Essay: The Reagan Doctrine
(4 of 5)
The answer must begin with cases. Consider Uganda under Idi Amin. Amin was the legitimate ruler when Tanzania invaded and overthrew him. The Tanzanians might say that this was in response to Ugandan border incursions, but Amin had ordered his troops withdrawn more than a month before Tanzania's action. In any case, if repelling a trespass at the border was the problem, Tanzania should have stopped there. It hardly had to drive to Kampala and install the leader of its choice. Tanzania's action, ridding the world of Amin, was a violation of Ugandan sovereignty. It is hard to see how it can be said to be wrong.

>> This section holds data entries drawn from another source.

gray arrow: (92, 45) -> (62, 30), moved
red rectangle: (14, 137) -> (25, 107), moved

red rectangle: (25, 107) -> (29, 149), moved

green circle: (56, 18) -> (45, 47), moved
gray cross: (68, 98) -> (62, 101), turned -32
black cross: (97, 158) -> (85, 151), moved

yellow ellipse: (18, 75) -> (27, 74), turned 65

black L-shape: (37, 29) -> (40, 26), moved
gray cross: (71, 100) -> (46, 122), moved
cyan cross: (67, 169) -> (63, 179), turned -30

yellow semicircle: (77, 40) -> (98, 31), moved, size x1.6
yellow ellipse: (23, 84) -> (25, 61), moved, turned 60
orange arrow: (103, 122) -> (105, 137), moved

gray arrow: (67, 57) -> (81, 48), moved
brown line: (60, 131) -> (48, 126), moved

Morally speaking--and congressional critics of the Reagan Doctrine are speaking morally, above all--sovereignty cannot be absolute. Indeed, it is not a moral category at all. Why must it be accorded respect, moral respect, in cases where it protects truly awful regimes? The Nazis were the legitimate government of Germany. That does not mean that one is justified in overthrowing any government one does not like. It does mean that one has to face the crucial question: How awful must a government be before it forfeits the moral protection of sovereignty and before justice permits its violent removal?
In Congress today there is almost no opposition to supporting Afghan and (non-Communist) Cambodian rebels. There is a consensus that resistance to invasion warrants support. But by what logic should support be denied to those fighting indigenous tyranny? It seems curious to decide the morality of a cause on the basis of the address of its chief oppressors.
There are more relevant criteria. First, the nature of the oppression and the purposes of those fighting it. The difference between El Salvador and Nicaragua is that in Salvador, a fledgling democracy is under attack from avowed Marxist-Leninists. In Nicaragua, a fledgling totalitarianism is under attack by a mixture of forces, most of which not only are pledged to democracy and pluralism but fought for just those goals in the original revolution against Somoza.
A second important distinction is whether the insurgency is an authentic popular movement or a proxy force cobbled together by a great power for reasons of realpolitik. In both Salvador and Nicaragua, the governments say their opponents are puppets of different imperialisms. In neither case does the charge stick. Consider Nicaragua. As no less a democrat than Arturo Cruz, leader of the (nonviolent) opposition, writes, the contras--"the revolt of Nicaraguans against oppression by other Nicaraguans"--now represent an authentic "social movement." Indeed, they are more than 12,000 strong and growing, even after the cutoff of American aid.
If a revolution is both popular and democratic, it is hard to see the moral objection to extending it support. But there is a practical objection: if every country decided for itself which revolutions to support, there would be chaos. What about the prudential reasons for respecting sovereignty and international law?